1. PROPOSE   author writes RFC from the template (Draft)
2. REVIEW    publish, tag required reviewers, time-boxed comment period
3. DECIDE    shepherd synthesizes, calls it, fills the ## Decision block
4. RECORD    the Decision block becomes an ADR (durable, one page)
5. PLAN      accepted design → tickets, milestones, owners
6. BUILD     implement; the RFC now begins to go stale (expected)
7. ARCHIVE   mark RFC Implemented/Superseded; ADR remains the live record

The load-bearing step teams skip is (4) RECORD. An accepted RFC with no ADR means that two years on, when the RFC has gone stale and half the authors have left, the why is gone. The ADR is the durable distillate; the RFC is the (perishable) full discussion. (See ADRs.)

A production refinement: bake ADR creation into the RFC close.
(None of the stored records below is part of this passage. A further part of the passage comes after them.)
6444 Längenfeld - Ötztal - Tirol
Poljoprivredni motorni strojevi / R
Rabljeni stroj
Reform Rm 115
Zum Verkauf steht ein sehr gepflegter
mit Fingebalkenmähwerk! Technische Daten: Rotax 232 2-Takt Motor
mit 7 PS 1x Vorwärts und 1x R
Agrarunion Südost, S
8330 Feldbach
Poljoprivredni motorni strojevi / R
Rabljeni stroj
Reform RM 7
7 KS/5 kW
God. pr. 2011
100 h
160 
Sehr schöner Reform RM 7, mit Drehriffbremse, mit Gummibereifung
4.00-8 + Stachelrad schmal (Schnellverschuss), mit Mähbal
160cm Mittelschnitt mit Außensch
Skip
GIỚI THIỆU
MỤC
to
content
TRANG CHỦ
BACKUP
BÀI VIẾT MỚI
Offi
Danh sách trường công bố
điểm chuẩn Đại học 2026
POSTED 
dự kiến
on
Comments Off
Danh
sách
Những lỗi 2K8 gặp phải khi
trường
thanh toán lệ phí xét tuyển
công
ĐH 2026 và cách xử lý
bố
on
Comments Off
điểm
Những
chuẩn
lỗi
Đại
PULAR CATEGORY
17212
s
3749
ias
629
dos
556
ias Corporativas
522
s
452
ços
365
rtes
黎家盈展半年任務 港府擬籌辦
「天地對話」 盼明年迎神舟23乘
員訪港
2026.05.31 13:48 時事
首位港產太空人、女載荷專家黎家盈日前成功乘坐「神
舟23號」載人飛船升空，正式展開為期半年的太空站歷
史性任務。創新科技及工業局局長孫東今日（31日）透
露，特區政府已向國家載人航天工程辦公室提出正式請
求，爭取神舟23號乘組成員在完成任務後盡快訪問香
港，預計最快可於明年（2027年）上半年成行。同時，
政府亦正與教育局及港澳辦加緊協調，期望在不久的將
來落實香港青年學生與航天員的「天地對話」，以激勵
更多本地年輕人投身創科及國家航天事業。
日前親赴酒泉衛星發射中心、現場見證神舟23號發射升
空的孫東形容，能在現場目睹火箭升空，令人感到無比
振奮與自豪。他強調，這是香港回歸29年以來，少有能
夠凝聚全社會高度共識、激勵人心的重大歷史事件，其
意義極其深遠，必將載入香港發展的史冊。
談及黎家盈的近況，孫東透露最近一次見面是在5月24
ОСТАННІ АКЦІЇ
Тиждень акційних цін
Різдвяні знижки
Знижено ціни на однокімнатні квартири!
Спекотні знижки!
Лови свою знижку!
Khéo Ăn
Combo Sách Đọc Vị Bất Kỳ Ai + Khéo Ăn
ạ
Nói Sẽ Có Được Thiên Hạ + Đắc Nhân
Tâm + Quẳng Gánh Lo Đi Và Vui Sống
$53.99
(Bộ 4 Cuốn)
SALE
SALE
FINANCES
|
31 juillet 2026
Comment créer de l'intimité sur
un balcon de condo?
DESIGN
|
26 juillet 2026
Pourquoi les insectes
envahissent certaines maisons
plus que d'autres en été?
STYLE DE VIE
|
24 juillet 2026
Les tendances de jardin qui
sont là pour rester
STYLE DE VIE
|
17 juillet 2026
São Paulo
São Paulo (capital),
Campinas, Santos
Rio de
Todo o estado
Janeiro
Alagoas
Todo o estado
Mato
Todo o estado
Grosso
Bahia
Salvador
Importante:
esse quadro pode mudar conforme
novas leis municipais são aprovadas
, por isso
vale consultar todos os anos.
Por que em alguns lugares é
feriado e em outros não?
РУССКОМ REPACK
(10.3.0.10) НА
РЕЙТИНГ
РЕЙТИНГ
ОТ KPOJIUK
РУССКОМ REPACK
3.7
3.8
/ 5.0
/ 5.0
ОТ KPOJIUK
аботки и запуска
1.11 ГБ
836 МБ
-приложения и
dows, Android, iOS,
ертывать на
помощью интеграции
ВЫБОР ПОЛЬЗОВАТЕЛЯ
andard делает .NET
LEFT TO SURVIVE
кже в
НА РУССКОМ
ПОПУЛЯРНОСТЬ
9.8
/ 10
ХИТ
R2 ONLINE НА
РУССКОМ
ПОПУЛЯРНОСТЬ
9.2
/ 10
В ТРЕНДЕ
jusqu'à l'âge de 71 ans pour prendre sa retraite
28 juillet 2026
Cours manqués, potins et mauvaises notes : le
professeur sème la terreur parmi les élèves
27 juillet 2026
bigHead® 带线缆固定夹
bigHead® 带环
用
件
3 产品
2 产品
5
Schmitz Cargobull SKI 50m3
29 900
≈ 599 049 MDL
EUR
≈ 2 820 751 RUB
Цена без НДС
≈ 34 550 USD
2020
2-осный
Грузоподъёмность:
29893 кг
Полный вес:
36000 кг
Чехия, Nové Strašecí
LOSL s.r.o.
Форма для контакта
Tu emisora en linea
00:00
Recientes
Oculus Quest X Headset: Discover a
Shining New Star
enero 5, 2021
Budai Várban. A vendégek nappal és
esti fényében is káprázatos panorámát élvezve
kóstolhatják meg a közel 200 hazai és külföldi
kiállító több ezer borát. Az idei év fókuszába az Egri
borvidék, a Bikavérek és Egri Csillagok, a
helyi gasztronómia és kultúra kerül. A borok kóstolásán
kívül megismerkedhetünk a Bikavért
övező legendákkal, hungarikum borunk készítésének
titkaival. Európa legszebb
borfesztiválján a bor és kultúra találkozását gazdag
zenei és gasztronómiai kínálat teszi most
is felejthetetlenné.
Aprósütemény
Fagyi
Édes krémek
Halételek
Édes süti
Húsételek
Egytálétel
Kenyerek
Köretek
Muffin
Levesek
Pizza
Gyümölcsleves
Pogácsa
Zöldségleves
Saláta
When the shepherd marks an RFC Accepted, the template's ## Decision block is the ADR draft — copy it into the ADR log, link both ways, done. Don't leave it as a "someone should write an ADR" todo that never happens.

Real Incidents¶

Incident 1: The schema decided in a stand-up¶

A team chose an event schema in a 15-minute stand-up — "we'll just nest the payload, ship it." No doc, no review. Six months and three consuming teams later, a required field couldn't be added without a breaking change, and the nested shape made versioning brutal. The migration touched four services and took a quarter. Postmortem: an event schema is a one-way door — exactly the decision an RFC exists to catch. A 30-minute review would have surfaced the versioning problem for the price of a comment. Lesson: match process to reversibility, not to how quick the decision feels.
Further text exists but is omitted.